Code Corruption - The code itself can be corrupted by a bad pointer corrupting sections of the code. This type of corruption can be very hard to detect if the code that has been corrupted is not executed very often.
Stack Overwriting Code - A special kind of code corruption. Runaway recursion can sometimes run unchecked until the stack overwrites the routine that it is executing. This shows up nicely in the debugger in a hex window.
Function Pointers - Since function pointers are sometimes stored in data structures, and passed around like regular variables, then they can be corrupted just like any other variable. This can eventually lead to the program executing incorrect code.
If you have a variable of some kind that normally has a value in a certain range, and you unexpectedly find that the variable contains some ridiculous value, then this may be due to memory corruption.
Wildly unusual values often have noticeable effects, such as the player teleporting to the end of the universe, or a model being scaled infinitely large.
Less severe corruptions can occur, for example, a counter might simply be reset to zero or even just changed slightly.
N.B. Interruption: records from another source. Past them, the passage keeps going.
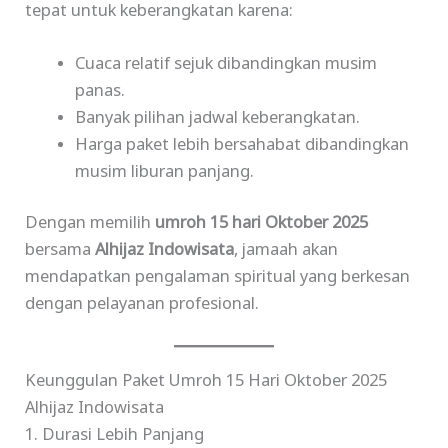
tepat untuk keberangkatan karena:
Cuaca relatif sejuk dibandingkan musim
panas.
Banyak pilihan jadwal keberangkatan.
Harga paket lebih bersahabat dibandingkan
musim liburan panjang.
Dengan memilih
umroh 15 hari Oktober 2025
bersama
Alhijaz Indowisata
, jamaah akan
mendapatkan pengalaman spiritual yang berkesan
dengan pelayanan profesional.
Keunggulan Paket Umroh 15 Hari Oktober 2025
Alhijaz Indowisata
1. Durasi Lebih Panjang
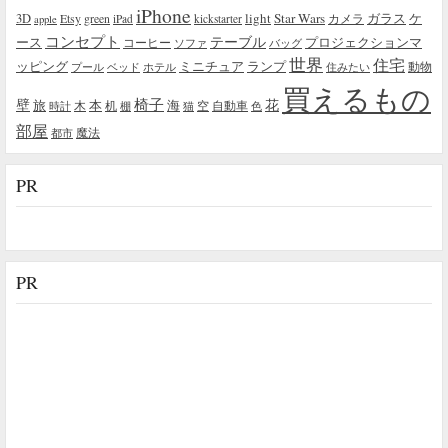
iPhone
light
Star Wars
ガラス
3D
Etsy
green
カメラ
ケ
iPad
kickstarter
apple
コンセプト
テーブル
プロジェクションマ
ース
コーヒー
ソファ
バッグ
世界
住宅
ッピング
ミニチュア
ランプ
プール
ベッド
ホテル
住みたい
動物
買えるもの
椅子
壁
花
本
海
旅
木
机
空
自動車
時計
棚
猫
色
部屋
魔法
都市
PR
PR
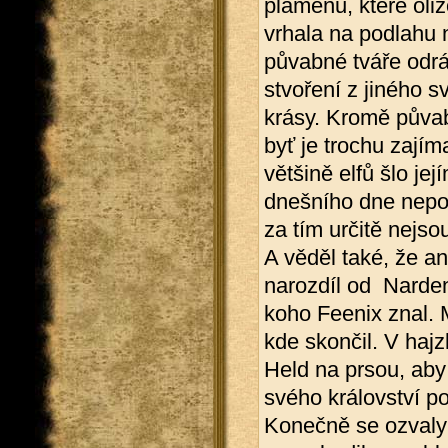
plamenů, které oliz
vrhala na podlahu n
půvabné tváře odrá
stvoření z jiného sv
krásy. Kromě půva
byť je trochu zají
většině elfů šlo je
dnešního dne nepoch
za tím určitě nejs
A věděl také, že an
narozdíl od Nardena
koho Feenix znal. 
kde skončil. V hajz
Held na prsou, aby 
svého království po
Konečně se ozvaly 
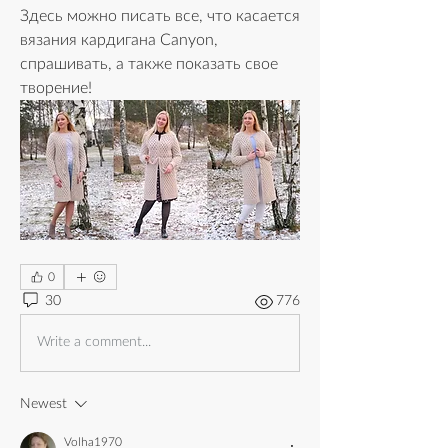
Здесь можно писать все, что касается 
вязания кардигана Canyon, 
спрашивать, а также показать свое 
творение!
0
30
776
Write a comment...
Newest
Volha1970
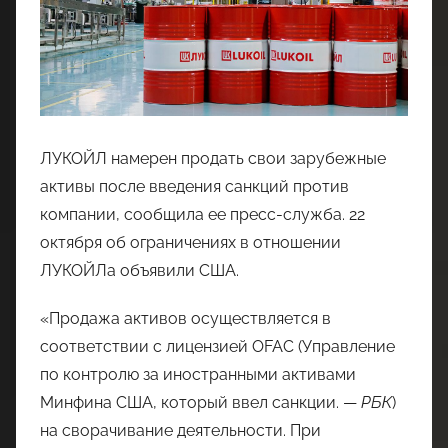
ЛУКОЙЛ намерен продать свои зарубежные
активы после введения санкций против
компании, сообщила ее пресс-служба. 22
октября об ограничениях в отношении
ЛУКОЙЛа объявили США.
«Продажа активов осуществляется в
соответствии с лицензией OFAC (Управление
по контролю за иностранными активами
Минфина США, который ввел санкции. —
РБК
)
на сворачивание деятельности. При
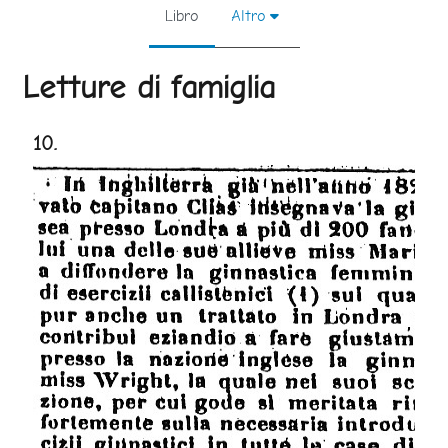
Libro
Altro
Letture di famiglia
Aggregazione dei criteri
10.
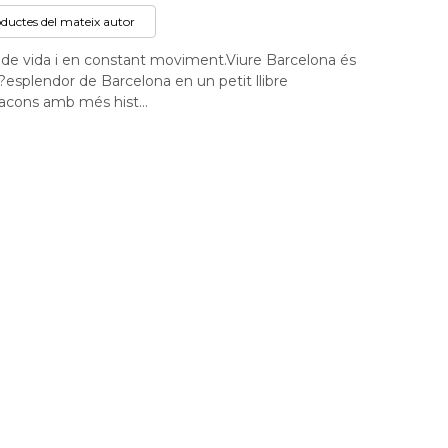
oductes del mateix autor
na de vida i en constant moviment.Viure Barcelona és
l?esplendor de Barcelona en un petit llibre
 racons amb més hist...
This type of corruption can be difficult to track down, as it may not produce especially noticeable effects.
Here a good testing department is invaluable. If the testers can notice little inconsistencies like this, then you will catch potentially harmful bugs at a much earlier stage.
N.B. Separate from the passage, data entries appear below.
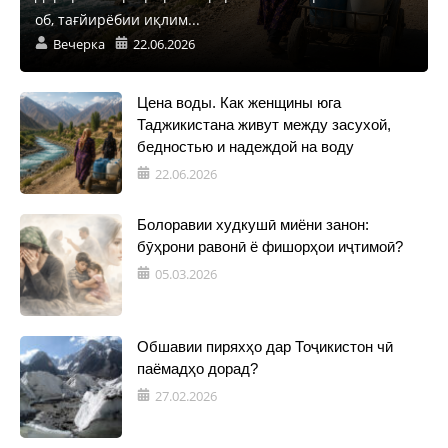
об, тағйирёбии иқлим...
Вечерка
22.06.2026
Цена воды. Как женщины юга
Таджикистана живут между засухой,
бедностью и надеждой на воду
22.06.2026
Болоравии худкушӣ миёни занон:
бӯҳрони равонӣ ё фишорҳои иҷтимоӣ?
05.03.2026
Обшавии пиряхҳо дар Тоҷикистон чӣ
паёмадҳо дорад?
27.02.2026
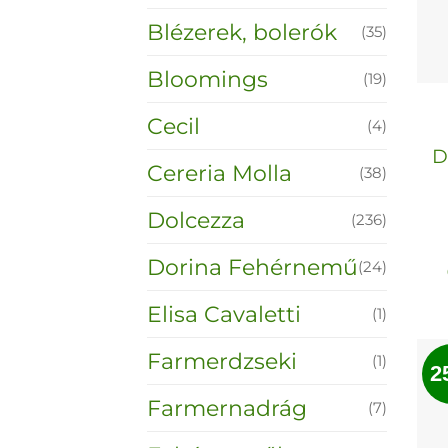
Blézerek, bolerók
(35)
Bloomings
(19)
Cecil
(4)
D
Cereria Molla
(38)
Dolcezza
(236)
Dorina Fehérnemű
(24)
Elisa Cavaletti
(1)
Farmerdzseki
(1)
2
Farmernadrág
(7)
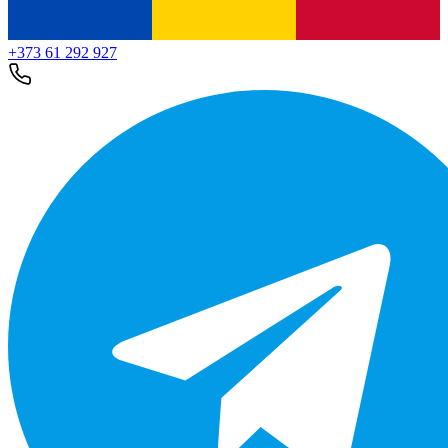
+373 61 292 927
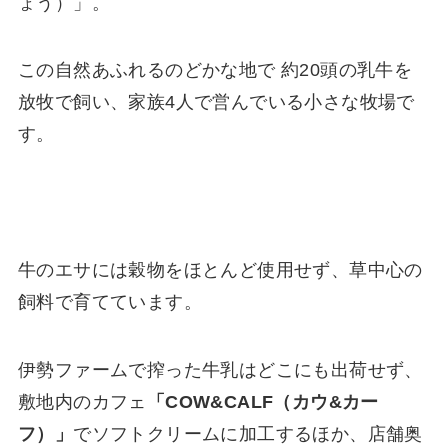
ょう）」。
この自然あふれるのどかな地で 約20頭の乳牛を
放牧で飼い、家族4人で営んでいる小さな牧場で
す。
牛のエサには穀物をほとんど使用せず、草中心の
飼料で育てています。
伊勢ファームで搾った牛乳はどこにも出荷せず、
敷地内のカフェ
「COW&CALF（カウ&カー
フ）」
でソフトクリームに加工するほか、店舗奥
Since the location of the corruption of memory is often somewhat random, then the problem may go undetected for some time. This may give the false impression that the existing code is solid. Upon adding new code or data, the bug may reveal itself, causing you to think that the new code has caused the bug, when in fact the new code has only cause memory to be slightly re-ordered into a configuration that reveals a pre-existing bug.
Since memory often contains graphical data, then if memory is being corrupted, it may show us as some corruption in graphics. The way this is manifest will depend on the nature of the graphics, and the nature of the corruptions.
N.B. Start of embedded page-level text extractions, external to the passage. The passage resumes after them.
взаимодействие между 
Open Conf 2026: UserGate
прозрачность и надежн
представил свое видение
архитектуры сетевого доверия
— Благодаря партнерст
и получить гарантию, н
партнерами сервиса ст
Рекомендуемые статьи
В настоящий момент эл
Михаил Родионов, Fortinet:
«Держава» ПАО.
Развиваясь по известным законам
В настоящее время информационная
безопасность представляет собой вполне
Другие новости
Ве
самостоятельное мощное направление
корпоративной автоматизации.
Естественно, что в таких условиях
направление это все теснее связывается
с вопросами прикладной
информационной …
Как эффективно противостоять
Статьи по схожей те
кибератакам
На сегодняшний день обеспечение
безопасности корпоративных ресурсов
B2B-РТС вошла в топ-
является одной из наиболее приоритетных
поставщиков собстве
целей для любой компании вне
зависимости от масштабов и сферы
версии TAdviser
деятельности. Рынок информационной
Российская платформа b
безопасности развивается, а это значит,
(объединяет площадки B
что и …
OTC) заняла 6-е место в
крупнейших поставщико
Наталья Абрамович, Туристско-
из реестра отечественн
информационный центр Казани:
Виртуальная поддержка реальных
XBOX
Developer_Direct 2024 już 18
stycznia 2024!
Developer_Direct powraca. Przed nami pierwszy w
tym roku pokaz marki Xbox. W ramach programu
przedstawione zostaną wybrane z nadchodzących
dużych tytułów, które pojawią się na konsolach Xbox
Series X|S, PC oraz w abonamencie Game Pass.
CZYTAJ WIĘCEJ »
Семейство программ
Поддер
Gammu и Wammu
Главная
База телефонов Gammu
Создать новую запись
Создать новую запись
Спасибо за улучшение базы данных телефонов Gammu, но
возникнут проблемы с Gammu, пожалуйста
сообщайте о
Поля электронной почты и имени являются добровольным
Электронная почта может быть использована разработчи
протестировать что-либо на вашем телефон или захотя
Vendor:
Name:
Changes in color of a single pixel, or a very short row or column of pixels, indicates that a pointer to a variable has acquired a wrong value, perhaps the result of earlier memory corruption.
Changes to large swathes of a texture indicate either an incorrect pointer, or some kind of buffer overrun. Corruption that looks like a regular patter, often containing vertical or diagonal stripes indicates some kind of array exceeding its bounds, or one that is now at an incorrect address due to a corrupt pointer.
Corruption in a texture that resembles a squashed or discolored version of another texture indicates that you might be overwriting the texture with another one of different dimensions or different bit depth.
If the corruption is static (unchanging), then it indicates a one-time event, where a pointer was misused just once. The corruption happened, and the game went along on its way. In this case, you need to try to track down what triggered that event. Testers need to try to find a way of duplicating the circumstances that lead to the visual corruption. Video of the game is very useful in this case.
If the corruption appears to be animating, if the corrupt section is flickering, or the banded area is flashing on and off, then you have some ongoing corruption. If the game remains in this state, it should make it easier to debug.
Corrupt meshes usually result in some vertices being displaced a considerable distance from the model. If the corruption region is small (a word or so), then you may just see one vertex displaced, this will appear as a thin triangle or line that extends off screen and swings wildly about as the model animates.
Corruption of a large amount of the model's mesh can result in the model “exploding”, covering the entire screen with random looking triangles that flicker and swing around.
Corruptions of the underlying skeleton data, or associated animation, can result in the model still looking somewhat recognizable, but with the various body parts being displaced to unusual locations. Corrupt animation will result in body parts flickering and jumping around wildly. The exact manifestation of the symptoms of corruption depends upon the method used to store the animations.